"Oh, my son, God is against us! She is dead! dead!" murmured the old man. Great tears rose and swelled in his eyes, choking his voice; but the anguish he could not speak swept over his face.

"She is safe, father; she has escaped! Lift your eyes, and they can yet discern the ship which carries her out of danger."

"Art thou sure—quite sure, Norman?" cried the old man, clasping his hands in an ecstasy of gratitude.

"Here are those who saw her borne up the sides of the vessel."

"Let us go home, my son. Elizabeth will be sorely anxious," said the old man, struggling to his feet. "But you avouch for this? a mistake would be terrible."

"Yes, yes. Dear lady! She is out of their reach at last, and I much fear neither you nor I will ever see her face again."

"Nay, nay; but I have great need of rest and thought. Let us go home."

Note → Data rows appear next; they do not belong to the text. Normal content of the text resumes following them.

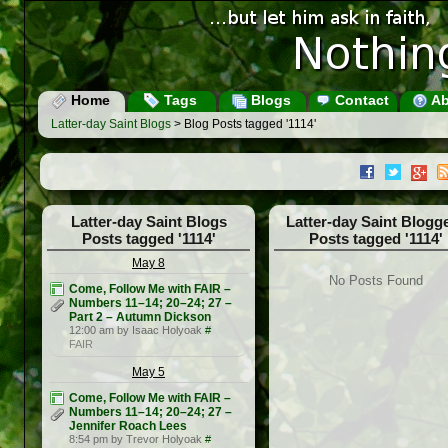
Home
Tags
Blogs
Contact
Ab
Latter-day Saint Blogs
> Blog Posts tagged '1114'
Latter-day Saint Blogs
Latter-day Saint Blogg
Posts tagged '1114'
Posts tagged '1114'
May 8
No Posts Found
Come, Follow Me with FAIR –
Numbers 11–14; 20–24; 27 –
Part 2 – Autumn Dickson
12:00 am by Isaac Holyoak
#
FAIR
May 5
Come, Follow Me with FAIR –
Numbers 11–14; 20–24; 27 –
Jennifer Roach Lees
8:54 pm by Trevor Holyoak
#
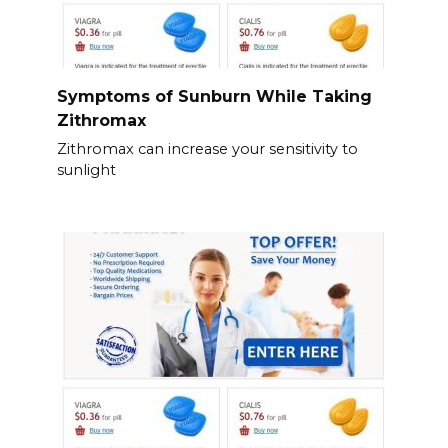
Symptoms of Sunburn While Taking
Zithromax
Zithromax can increase your sensitivity to
sunlight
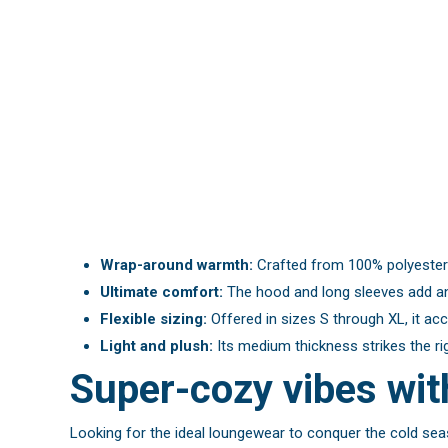
Wrap-around warmth:
Crafted from 100% polyester f
Ultimate comfort:
The hood and long sleeves add an 
Flexible sizing:
Offered in sizes S through XL, it ac
Light and plush:
Its medium thickness strikes the ri
Super-cozy vibes wi
Looking for the ideal loungewear to conquer the cold seas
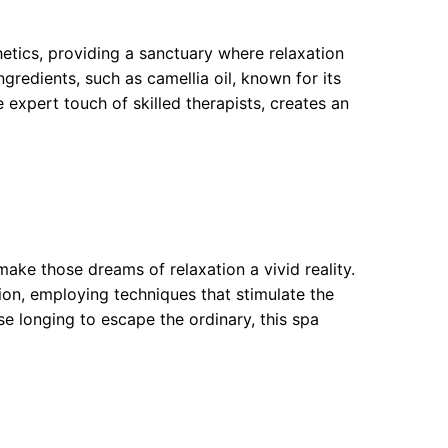
tics, providing a sanctuary where relaxation
gredients, such as camellia oil, known for its
expert touch of skilled therapists, creates an
ke those dreams of relaxation a vivid reality.
on, employing techniques that stimulate the
ose longing to escape the ordinary, this spa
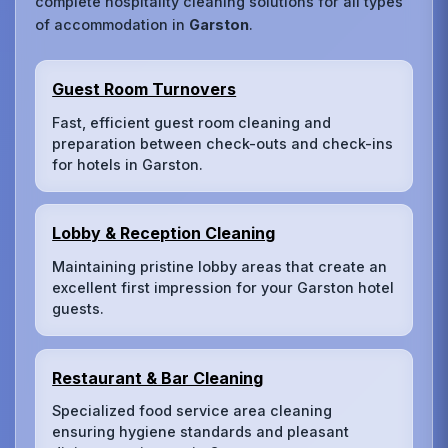
complete hospitality cleaning solutions for all types
of accommodation in
Garston
.
Guest Room Turnovers
Fast, efficient guest room cleaning and
preparation between check-outs and check-ins
for hotels in Garston.
Lobby & Reception Cleaning
Maintaining pristine lobby areas that create an
excellent first impression for your Garston hotel
guests.
Restaurant & Bar Cleaning
Specialized food service area cleaning
ensuring hygiene standards and pleasant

Norman helped the old man to his saddle, and the two rode slowly away, following the soldiers. When the sun went down that night, not a human form could be seen along all that trampled shore save one, so cold and beautiful, that but for the garments and those masses of rich, black hair, it might have been chiselled from parian marble. Thus, partly on the sand, partly on the crusted snow, all that was left of that unhappy girl, called Abigail Williams, lay, till the sun set behind those naked trees and the moon arose. Then out of the black depths of the wilderness, came the figure of an old woman, toiling through the snow, and almost bent double. She sat down by the lifeless girl, and attempted to lift her head; but it resisted her hands, and fell back on the snow like marble. Then poor old Tituba stretched out her withered limbs by the side of her dead charge, and winding her arms around that cold form broke into a funereal chant, so sad, so thrillingly mournful, that it wailed through the whispers of those naked tree-boughs with the anguish of a soul in pain. Then along the track she had made in the snow came a file of Indians, whose death-chant swelled with hers into a wild, fierce music. They lifted the young girl from the ground, and bore her away, filling the winter's night with that weird chant as they went. Behind them, following meekly along the beaten path, the lone Indian woman crept, her slow footsteps faltering with age. Still her feeble voice sent forth its death-wail, and thus like a shadow she disappeared.

In a hollow lined with crusted snow and overhung with naked forest-trees, they had laid the young chief Metacomet upon a rude bier formed of evergreen branches, with the foliage fresh upon them. By his side they placed the sister whose life had been broken up so fatally by his kingly ambition. Then these savages, chiefless and wanderers forever more, lifted the bier, and turned their footsteps toward Mount Hope, where the brother and sister were laid in one grave, the last of a kingly and most persecuted race.